▸ ACTIVITY: Only the lines from the line containing "cmmedspa.com" to the end of the entries should be repeated, exactly as they appear.

===== RECORDS SHOWN =====

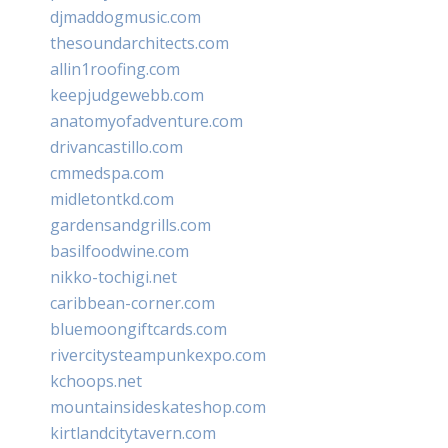
djmaddogmusic.com
thesoundarchitects.com
allin1roofing.com
keepjudgewebb.com
anatomyofadventure.com
drivancastillo.com
cmmedspa.com
midletontkd.com
gardensandgrills.com
basilfoodwine.com
nikko-tochigi.net
caribbean-corner.com
bluemoongiftcards.com
rivercitysteampunkexpo.com
kchoops.net
mountainsideskateshop.com
kirtlandcitytavern.com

=====

▸ ANSWER FOR THIS EXERCISE:
cmmedspa.com
midletontkd.com
gardensandgrills.com
basilfoodwine.com
nikko-tochigi.net
caribbean-corner.com
bluemoongiftcards.com
rivercitysteampunkexpo.com
kchoops.net
mountainsideskateshop.com
kirtlandcitytavern.com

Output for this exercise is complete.